Luke 19: 3 – “he was small in stature”
Luke 20:9 – “a man planted a vineyard and let it out to tenants”
Luke 20:47 – “for a pretense make long prayers”
Luke 21:11 – “famines and pestilences”
Luke 21:34 – “weighed down with dissipation”
Luke 22:14 – “he reclined at table“
These words/phrases aren’t impossible for everyone to understand. But they do contain dated language, words and phrases that regular American English-speaking people rarely use. I have lived in four very different areas of the United States, and I have almost never heard people using these words or phrases in conversation or common writing. In fact, sometimes when reading Scripture in a group setting we’ve had to stop to explain the meaning of words and phrases like this in the ESV.
In case you’re wondering, many of the words/phrases in the ESV that I’ve listed above are found in slightly older translations like the RSV (and to some extent the ASV). Also in case you’re wondering, impudence means rude or harsh, small in stature means short (in height or years), let it out means loan or lend, pretense means the act of pretending, pestilences means plague-like diseases, dissipation means careless living (possibly because of drunkenness), and recline at table simply means sit down to eat.
I’m not saying we should throw out our ESVs. But I am saying that it’s helpful to use several translations when reading and studying the Word. Other translations I’ve come to appreciate include the NASB, the NIV, the HCSB, and the NET Bible. The NLT has also come in handy; we use it at home to read Scripture’s stories to our kids, and I’ve given it to a few Christians who don’t have a deep grasp of the English language. I have also use the NLT when preaching/teaching in a nursing home or jail setting where people aren’t familiar with Scripture and/or the English language.

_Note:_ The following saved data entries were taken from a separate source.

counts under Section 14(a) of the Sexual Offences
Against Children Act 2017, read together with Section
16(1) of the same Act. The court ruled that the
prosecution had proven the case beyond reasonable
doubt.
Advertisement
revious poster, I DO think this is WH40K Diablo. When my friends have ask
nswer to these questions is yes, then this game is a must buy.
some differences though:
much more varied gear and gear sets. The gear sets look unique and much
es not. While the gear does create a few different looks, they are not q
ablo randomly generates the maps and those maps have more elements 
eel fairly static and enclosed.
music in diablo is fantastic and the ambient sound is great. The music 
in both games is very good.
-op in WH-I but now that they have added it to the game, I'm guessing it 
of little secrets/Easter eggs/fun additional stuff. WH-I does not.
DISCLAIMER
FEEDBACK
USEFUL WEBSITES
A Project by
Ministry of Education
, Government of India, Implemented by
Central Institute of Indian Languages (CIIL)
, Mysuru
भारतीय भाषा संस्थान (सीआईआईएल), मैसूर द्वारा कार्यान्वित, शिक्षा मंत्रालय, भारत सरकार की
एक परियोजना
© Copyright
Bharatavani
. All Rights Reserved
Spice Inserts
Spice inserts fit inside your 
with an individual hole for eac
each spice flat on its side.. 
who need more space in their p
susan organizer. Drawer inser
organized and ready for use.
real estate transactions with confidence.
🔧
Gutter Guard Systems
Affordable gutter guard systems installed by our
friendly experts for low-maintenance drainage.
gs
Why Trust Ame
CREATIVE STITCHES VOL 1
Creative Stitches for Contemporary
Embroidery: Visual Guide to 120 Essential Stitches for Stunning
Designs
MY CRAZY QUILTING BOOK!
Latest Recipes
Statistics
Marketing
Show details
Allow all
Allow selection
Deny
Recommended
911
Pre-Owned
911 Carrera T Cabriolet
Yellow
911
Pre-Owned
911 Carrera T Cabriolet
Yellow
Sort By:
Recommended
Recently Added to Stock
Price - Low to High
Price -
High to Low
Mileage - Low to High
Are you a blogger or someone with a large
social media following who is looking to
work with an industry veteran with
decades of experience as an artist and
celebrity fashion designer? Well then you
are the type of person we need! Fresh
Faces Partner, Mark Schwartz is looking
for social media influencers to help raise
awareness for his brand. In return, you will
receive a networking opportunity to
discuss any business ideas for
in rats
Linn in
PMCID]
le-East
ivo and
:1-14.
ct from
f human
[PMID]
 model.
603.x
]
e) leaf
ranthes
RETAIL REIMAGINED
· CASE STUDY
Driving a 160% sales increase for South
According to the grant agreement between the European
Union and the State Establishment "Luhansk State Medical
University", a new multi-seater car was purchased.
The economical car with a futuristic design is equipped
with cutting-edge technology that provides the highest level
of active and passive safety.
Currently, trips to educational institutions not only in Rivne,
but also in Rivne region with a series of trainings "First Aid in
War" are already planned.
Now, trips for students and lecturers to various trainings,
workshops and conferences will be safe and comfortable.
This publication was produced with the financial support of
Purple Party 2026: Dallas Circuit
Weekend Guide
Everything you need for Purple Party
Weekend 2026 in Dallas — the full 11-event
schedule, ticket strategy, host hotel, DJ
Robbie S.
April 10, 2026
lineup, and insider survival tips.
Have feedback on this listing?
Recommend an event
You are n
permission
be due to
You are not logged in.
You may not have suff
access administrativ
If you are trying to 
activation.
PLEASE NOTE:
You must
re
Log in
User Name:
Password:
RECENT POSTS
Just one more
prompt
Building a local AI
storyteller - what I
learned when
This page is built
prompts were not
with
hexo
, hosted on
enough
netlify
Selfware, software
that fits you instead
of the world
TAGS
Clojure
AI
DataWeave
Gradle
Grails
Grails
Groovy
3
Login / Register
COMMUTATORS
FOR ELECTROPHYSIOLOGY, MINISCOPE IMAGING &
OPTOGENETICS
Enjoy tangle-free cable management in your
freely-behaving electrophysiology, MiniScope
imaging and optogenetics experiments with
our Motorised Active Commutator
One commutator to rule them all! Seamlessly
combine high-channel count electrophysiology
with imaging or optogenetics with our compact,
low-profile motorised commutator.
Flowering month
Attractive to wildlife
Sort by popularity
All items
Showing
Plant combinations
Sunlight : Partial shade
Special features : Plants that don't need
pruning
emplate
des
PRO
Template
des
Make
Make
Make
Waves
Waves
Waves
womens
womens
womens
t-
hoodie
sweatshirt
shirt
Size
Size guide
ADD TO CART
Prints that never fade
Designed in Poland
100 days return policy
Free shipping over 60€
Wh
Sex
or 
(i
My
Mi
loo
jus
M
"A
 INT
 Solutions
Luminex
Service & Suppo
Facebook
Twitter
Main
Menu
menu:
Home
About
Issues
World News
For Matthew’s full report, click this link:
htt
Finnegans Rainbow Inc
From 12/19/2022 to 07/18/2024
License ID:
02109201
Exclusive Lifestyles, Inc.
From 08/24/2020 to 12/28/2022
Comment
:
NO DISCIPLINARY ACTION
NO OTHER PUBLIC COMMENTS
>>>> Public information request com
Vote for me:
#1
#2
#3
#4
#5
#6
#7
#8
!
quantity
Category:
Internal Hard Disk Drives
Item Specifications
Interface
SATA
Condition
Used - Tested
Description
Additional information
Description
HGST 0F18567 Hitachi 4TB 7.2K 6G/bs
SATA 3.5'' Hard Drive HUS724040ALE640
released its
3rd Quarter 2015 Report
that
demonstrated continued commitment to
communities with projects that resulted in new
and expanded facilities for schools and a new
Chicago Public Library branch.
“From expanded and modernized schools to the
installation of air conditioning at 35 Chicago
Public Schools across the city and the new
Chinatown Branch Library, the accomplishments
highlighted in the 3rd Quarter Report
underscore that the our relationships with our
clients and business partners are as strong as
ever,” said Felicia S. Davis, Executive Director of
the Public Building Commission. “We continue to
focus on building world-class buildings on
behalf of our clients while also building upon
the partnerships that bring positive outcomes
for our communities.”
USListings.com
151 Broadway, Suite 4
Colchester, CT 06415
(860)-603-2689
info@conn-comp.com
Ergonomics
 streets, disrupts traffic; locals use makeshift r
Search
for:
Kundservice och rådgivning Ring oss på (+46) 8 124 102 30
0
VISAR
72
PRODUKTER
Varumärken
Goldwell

For those interested, here are the words some other translations used for the verses I’ve listed above:
Luke 11:8 – “because of his shameless persistence” (NLT); “because of his friend’s persistence” (HCSB)
Luke 19:3 – “being a short man” (NET); “because he was short” (NIV)
Luke 20:9 – “[he] leased it to tenant farmers” (NLT); “rented it out to vine-growers” (NASB)
Luke 20:47 – “for appearance’s sake” (NASB); “for a show” (NIV)
Luke 21:11 – “plagues” (HCSB, NLT, NET)
Luke 21:34 – “carousing” (NIV, HCSB, NLT)
Luke 22:14 – “sat down together at the table” (NLT); “reclined at the table” (NASB)
If you run into a tough word or phrase in the ESV (or whatever translation you use), go to a few different translations to help make sense of it. There is no perfect translation, but there are enough good ones out there to help us better study and know God’s Word, which is what we want to do as Christ’s disciples.